New York Times bestselling author of Girl With a Pearl Earring Tracy Chevalier makes her first fictional foray into the American past in The Last Runaway, bringing to life the Underground Railroad and illuminating the principles, passions and realities that fueled this extraordinary freedom movement.
In New York Times bestselling author Tracy Chevalier’s newest historical saga, she introduces Honor Bright, a modest English Quaker who moves to Ohio in 1850, only to find herself alienated and alone in a strange land. Sick from the moment she leaves England, and fleeing personal disappointment, she is forced by family tragedy to rely on strangers in a harsh, unfamiliar landscape.
Nineteenth-century America is practical, precarious, and unsentimental, and scarred by the continuing injustice of slavery. In her new home Honor discovers that principles count for little, even within a religious community meant to be committed to human equality.
However, drawn into the clandestine activities of the Underground Railroad, a network helping runaway slaves escape to freedom, Honor befriends two surprising women who embody the remarkable power of defiance. Eventually she must decide if she too can act on what she believes in, whatever the personal costs.
A powerful journey brimming with color and drama, The Last Runaway is Tracy Chevalier’s vivid engagement with an iconic part of American history.
American history, especially that regarding slavery, is not always easy to read. It’s hard to fathom, to wrap our minds around, the way human beings treat other human beings. Yes, it still happens, maybe not the slavery, but the horrible way some humans treat other humans. I don’t care what color your skin is, what your religion is, where you come from, none of that. A human being is a human being and they all deserve to be treated equal. Now, as you can see reading about slavery certainly raises my feathers!
Now that I got that out of the way… This book is actually a very quietly powerful read. We don’t see the slavery and other than a ruthless slave catcher we don’t see much abuse or horrible things happening. Some things are relayed through stories, but mostly we see Honor’s brief encounters with runaway slaves that pass by her farm. Other than that we are with Honor as she arrives at her new home in Ohio after coming from England with her sister. Her sister dies and Honor is on her own. She knows no one but manages to get along, though rarely feeling like she fits in. Honor is very quiet but we can see her big heart through her interactions with others and her letters home where she is more free to express herself. Honor is Quaker and at first I was concerned about that. That it would be too religious in tone. But it wasn’t. I felt like the author did a good job of portraying the faith and creating a realistic character who acted and spoke correctly (as far as I know) and who believed, but yet thought a bit outside their religion as well. I guess who didn’t ‘blindly’ believe. She believes in equality of all, and while all Quakers believe it, they also believe in following the law and avoiding trouble. This leads to her maybe rebelling just a bit cause she is unable to just ignore these people who need her. She’s also stuck with this family who is not always so kind to her. They speak out at her and are rude, making her feel like an outsider in what is suppose to be her own home. This made me angry, that Honor did nothing and just let them be that way. But as she becomes more comfortable she starts to find her voice and her way and learns to stand on her own two feet (so to speak).

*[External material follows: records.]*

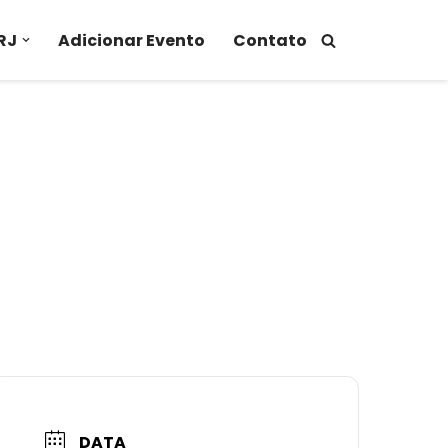
RJ
Adicionar Evento
Contato
DATA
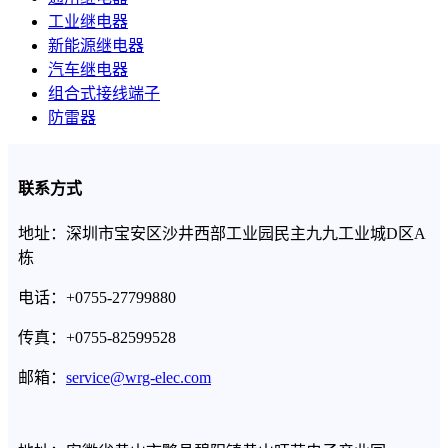
工业继电器
新能源继电器
汽车继电器
组合式接线端子
防雷器
联系方式
地址：深圳市宝安区沙井西部工业园民主九九工业城D区A
栋
电话：+0755-27799880
传真：+0755-82599528
邮箱：
service@wrg-elec.com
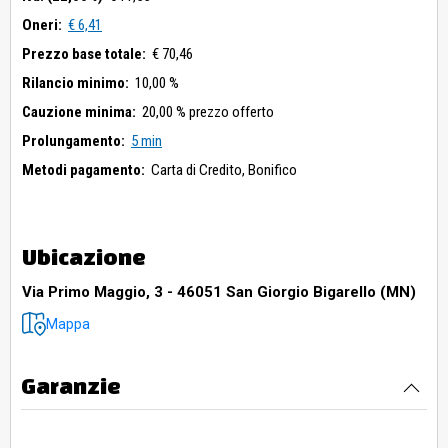
Oneri:
€ 6,41
Prezzo base totale:
€ 70,46
Rilancio minimo:
10,00 %
Cauzione minima:
20,00 % prezzo offerto
Prolungamento:
5 min
Metodi pagamento:
Carta di Credito,
Bonifico
Ubicazione
Via Primo Maggio, 3 - 46051 San Giorgio Bigarello (MN)
Mappa
Garanzie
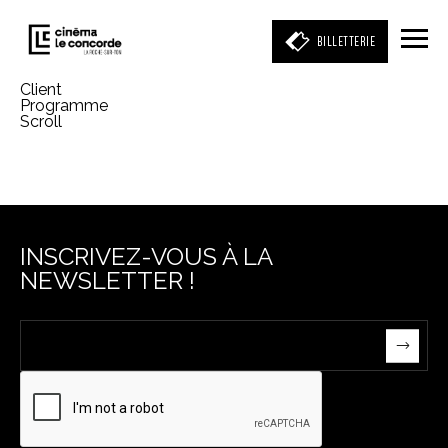
BILLETTERIE
Client
Programme
Scroll
Entrez votre mot clé
(film, réalisateur, acteur, événement)
INSCRIVEZ-VOUS À LA
NEWSLETTER !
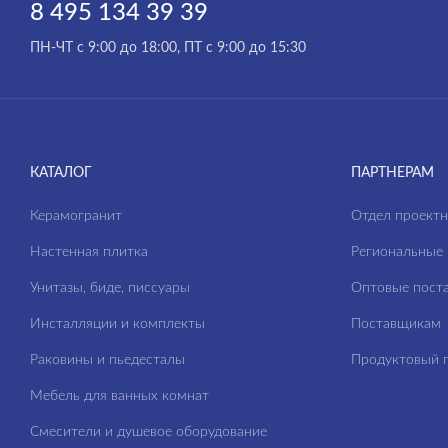
8 495 134 39 39
BRASKO BLACK
ПН-ЧТ с 9:00 до 18:00, ПТ с 9:00 до 15:30
CALLA
CAMEO
CARI
CERSANIA
КАТАЛОГ
ПАРТНЕРАМ
CITY
Керамогранит
Отдел проект
CLASSIC
Настенная плитка
Региональные 
CLASSIC RIBBLE
Унитазы, биде, писсуары
Оптовые пост
CORNER
Инсталляции и комплекты
Поставщикам
CREA
Раковины и пьедесталы
Продуктовый п
DELFI
Мебель для ванных комнат
ECLIPSE
Смесители и душевое оборудование
ELIO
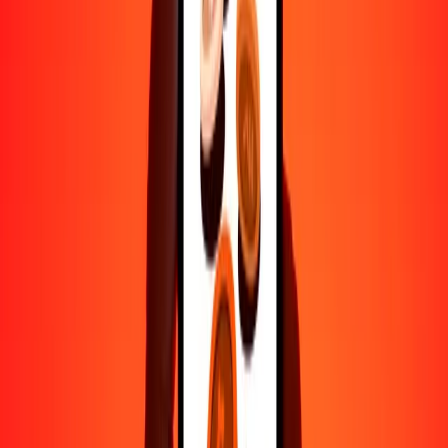
500
DKK
57.28726
GBP
1000
DKK
114.57452
GBP
10,000
DKK
1145.74518
GBP
Por qué elegir Ria Money Transfer para enviar dinero
internacionalmente
Más de 35 años de experiencia confiable
Entrega rápida y conveniente
Envía dinero en pocos toques a más de 190 países con Ria.
Transferencias seguras en todo el mundo
Confía en nosotros: hemos realizado más de mil millones de
transferencias seguras.
Ayuda de personas reales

There’s romance in the book but it’s hard to explain, as it’s done in a way that we know that it’s there but it’s very light. There’s this person always there, off to the side but clearly present and it’s hard to distinguish whether she has feelings for him, or hates him. While normally I would say that this is an annoying ploy, I quite liked it. I liked feeling uncertain, not sure if I should like this person or hate them. Because I felt very strong feelings toward both. I kind of wish we had gotten a bit more of him, that he had been more fleshed out for us, but us not knowing probably made him all the more interesting since we didn’t quite know what to think of him.
This book is quiet and slow paced. I was surprised that I was not at all bored as it felt like so much of the time not much was happening. But for some reason I didn’t care. I was very interested in the life and matters of Honor Bright, whether she was quilting or milking cows or writing letters home. I was obviously in need of a good dose of historical fiction and it most definitely made me feel incredibly lucky to live in the time I do.
I guess I would recommend this to those who enjoy historical fiction, especially American history. It’s an adult book but all sex is pretty glossed over, though clearly implied. There’s not really much that would be inappropriate to teen readers.
Disclosure: I received this book for review purposes. All opinions expressed are my own and I was not paid or influenced in any way.